What to Know
- Deborah Danner, 66, was shot and killed by a uniformed sergeant in her Bronx apartment Tuesday evening
- The NYPD had been responding to a 911 call complaining about Danner, who was described as emotionally disturbed
- Police are conducting an investigation into the shooting, including why a stun gun wasn't deployed
New York's attorney general will not investigate this week's deadly NYPD shooting of a mentally ill Bronx woman, saying a review of the evidence indicated the case falls outside the jurisdiction of his office.
Eric Schneiderman said Thursday "there is no question" the shooting of 66-year-old Deborah Danner should be investigated, but he said the probe does not fall under the purview of his office under a 2015 executive order allowing for a special prosecutor in police shootings "only under limited circumstances."
"It is vital to note that this jurisdictional determination has no legal impact whatsoever on the ultimate question of whether or not a crime was committed, or whether the officer involved should be prosecuted," Schneiderman said, adding it is up to the Bronx district attorney to decide whether to bring a case.

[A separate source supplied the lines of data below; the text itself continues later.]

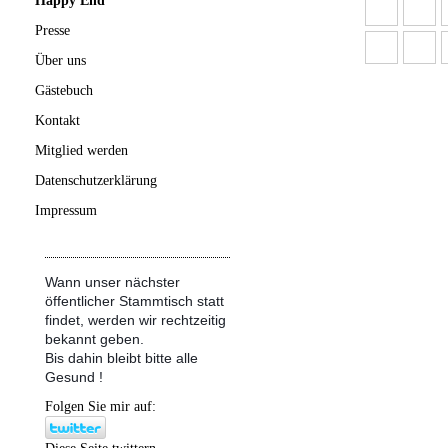
Happy End
Presse
Über uns
Gästebuch
Kontakt
Mitglied werden
Datenschutzerklärung
Impressum
Wann unser nächster
öffentlicher Stammtisch statt
findet, werden wir rechtzeitig
bekannt geben.
Bis dahin bleibt bitte alle
Gesund !
Folgen Sie mir auf: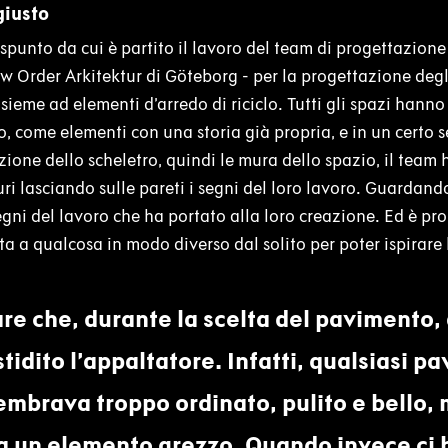
giusto
 spunto da cui è partito il lavoro del team di progettazione
w Order Arkitektur di Göteborg - per la progettazione degli 
insieme ad elementi d’arredo di riciclo. Tutti gli spazi han
, come elementi con una storia già propria, e in un certo s
ione dello scheletro, quindi le mura dello spazio, il team 
ri lasciando sulle pareti i segni del loro lavoro. Guardando
 segni del lavoro che ha portato alla loro creazione. Ed è p
a a qualcosa in modo diverso dal solito per poter ispirare 
are che, durante la scelta del pavimento
stidito l’appaltatore. Infatti, qualsiasi p
mbrava troppo ordinato, pulito e bello, 
 un elemento grezzo. Quando invece ci h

Bronx District Attorney Darcel Clark said Thursday her office would "conduct a full, reasoned and independent investigation into this matter, with an open mind, and any decisions that I make will be based upon the evidence."

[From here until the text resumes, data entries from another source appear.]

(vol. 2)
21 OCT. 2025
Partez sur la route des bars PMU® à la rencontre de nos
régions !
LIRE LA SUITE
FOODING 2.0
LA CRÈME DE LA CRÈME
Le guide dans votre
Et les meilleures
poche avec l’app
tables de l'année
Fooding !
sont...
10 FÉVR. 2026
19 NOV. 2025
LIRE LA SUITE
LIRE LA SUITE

The development comes a day after top city officials, including the mayor and NYPD commissioner, condemned the fatal shooting as "unacceptable."

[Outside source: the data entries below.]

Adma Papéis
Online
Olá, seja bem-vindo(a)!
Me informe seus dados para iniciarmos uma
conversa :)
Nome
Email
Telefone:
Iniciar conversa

Officers were called to Danner's seventh-floor apartment on Pugsley Avenue Tuesday after a neighbor called 911 to report a disturbance. NYPD Sgt. Hugh Barry, an eight-year department veteran, encountered the schizophrenic woman in her bedroom; she was naked and armed with scissors. He persuaded her to put down the scissors but as he was coaxing her out of the room, she picked up the baseball bat and charged him. Barry fired two shots, killing her.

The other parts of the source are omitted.